Your goal:
Filter the entries down to the lines containing "button", and copy those lines.

Data listing:
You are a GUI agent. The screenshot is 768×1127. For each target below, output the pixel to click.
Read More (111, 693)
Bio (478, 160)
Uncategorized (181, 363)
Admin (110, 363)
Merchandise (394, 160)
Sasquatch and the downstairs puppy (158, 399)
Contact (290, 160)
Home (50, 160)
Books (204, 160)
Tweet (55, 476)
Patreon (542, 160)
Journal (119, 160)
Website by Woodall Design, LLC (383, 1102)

---

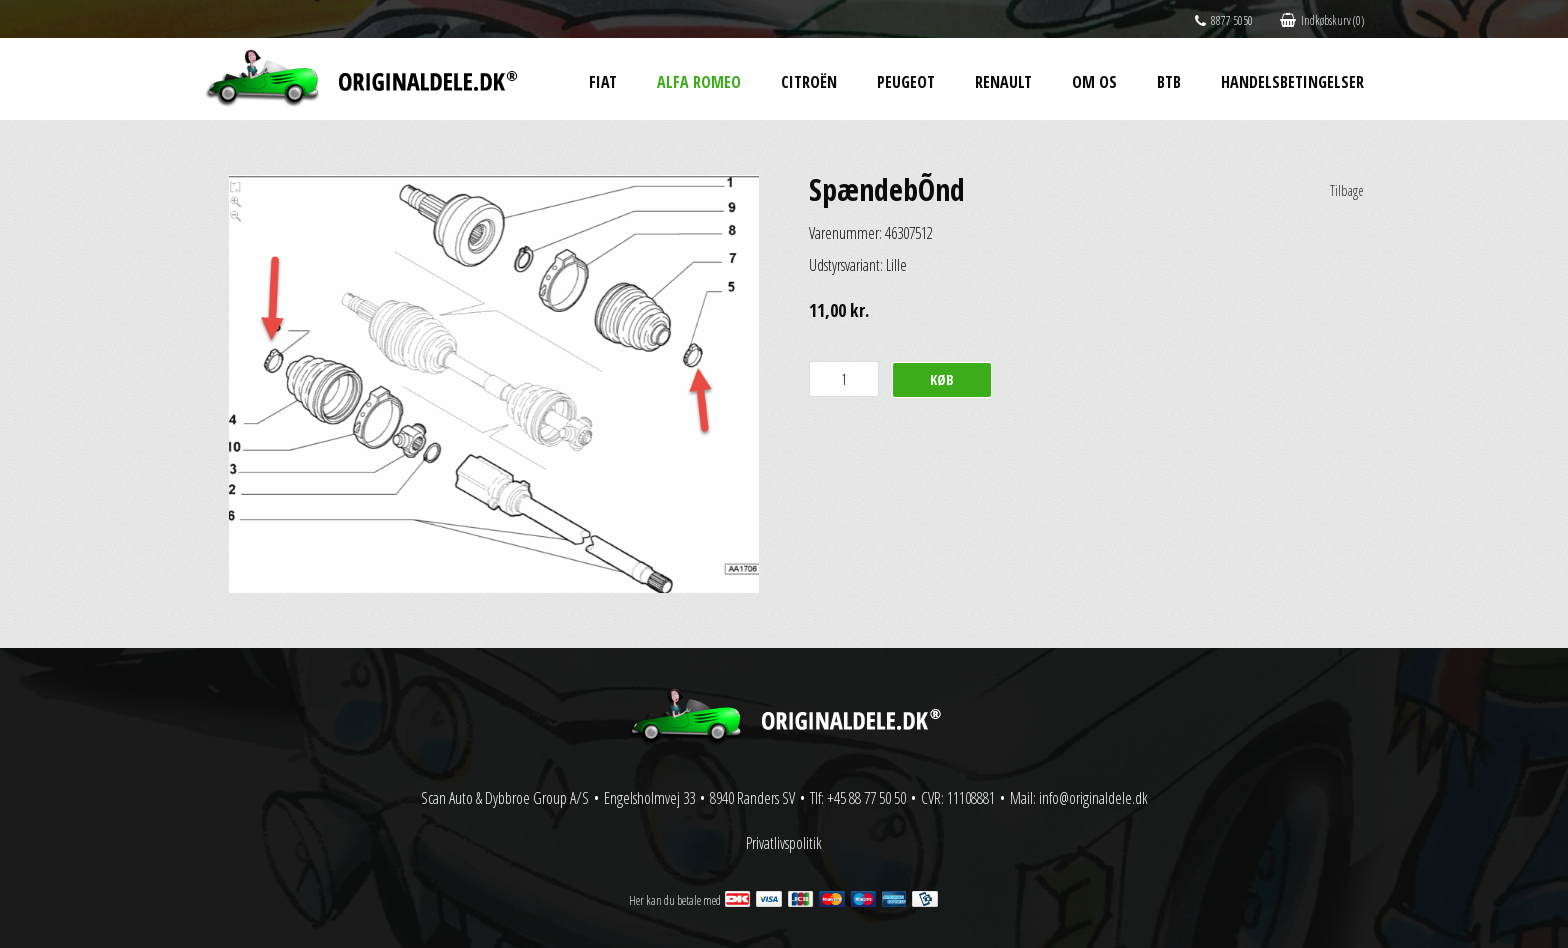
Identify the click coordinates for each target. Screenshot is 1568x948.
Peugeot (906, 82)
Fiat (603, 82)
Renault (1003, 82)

---

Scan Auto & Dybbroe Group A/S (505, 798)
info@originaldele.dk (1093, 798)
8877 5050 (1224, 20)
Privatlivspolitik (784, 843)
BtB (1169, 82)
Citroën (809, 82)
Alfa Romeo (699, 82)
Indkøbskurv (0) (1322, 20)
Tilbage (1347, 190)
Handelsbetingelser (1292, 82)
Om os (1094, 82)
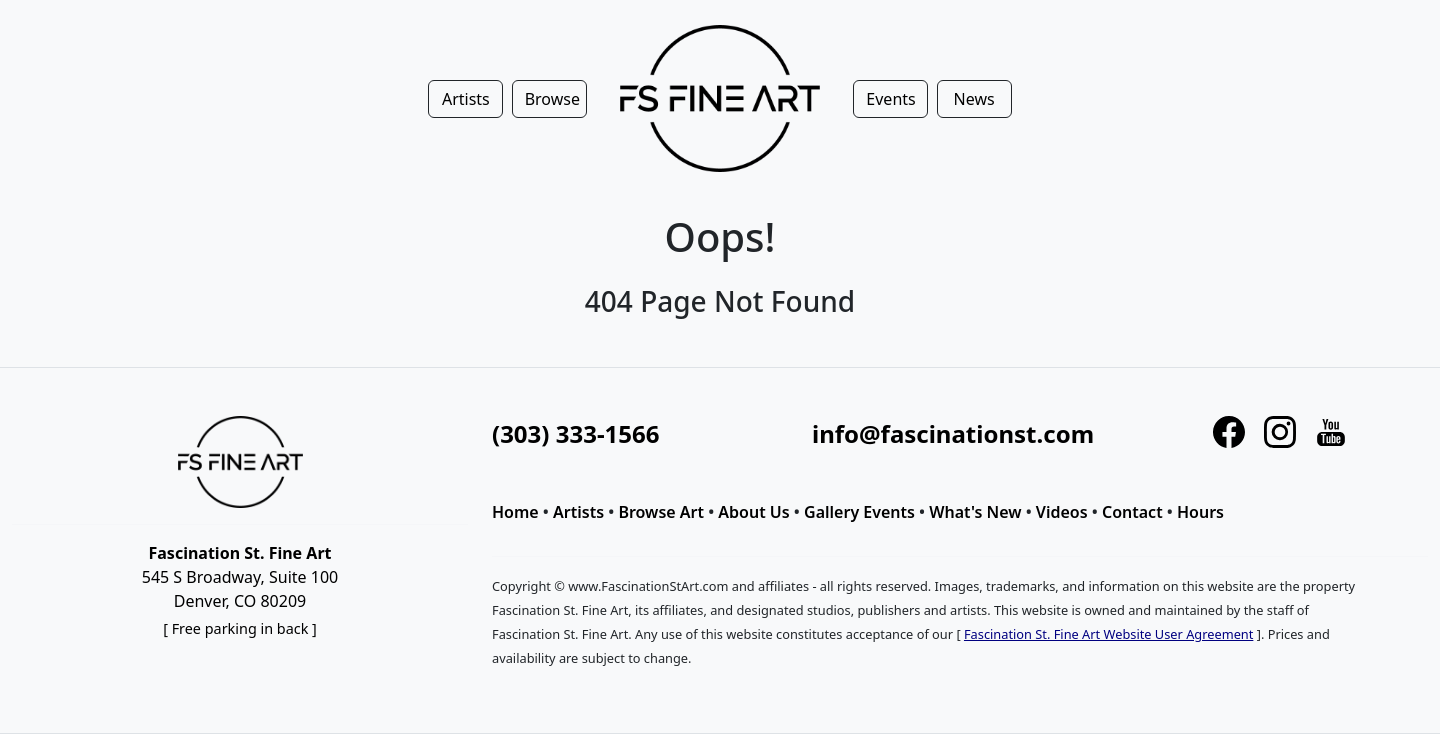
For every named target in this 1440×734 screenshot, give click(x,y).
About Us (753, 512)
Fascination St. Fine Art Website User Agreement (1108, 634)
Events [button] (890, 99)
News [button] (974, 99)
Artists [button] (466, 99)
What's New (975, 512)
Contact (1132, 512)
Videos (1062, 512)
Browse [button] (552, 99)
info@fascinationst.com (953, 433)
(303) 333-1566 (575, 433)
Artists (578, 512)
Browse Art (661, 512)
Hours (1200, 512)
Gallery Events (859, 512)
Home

Response:
Events [button] (890, 99)
News [button] (974, 99)
Artists [button] (466, 99)
Browse [button] (552, 99)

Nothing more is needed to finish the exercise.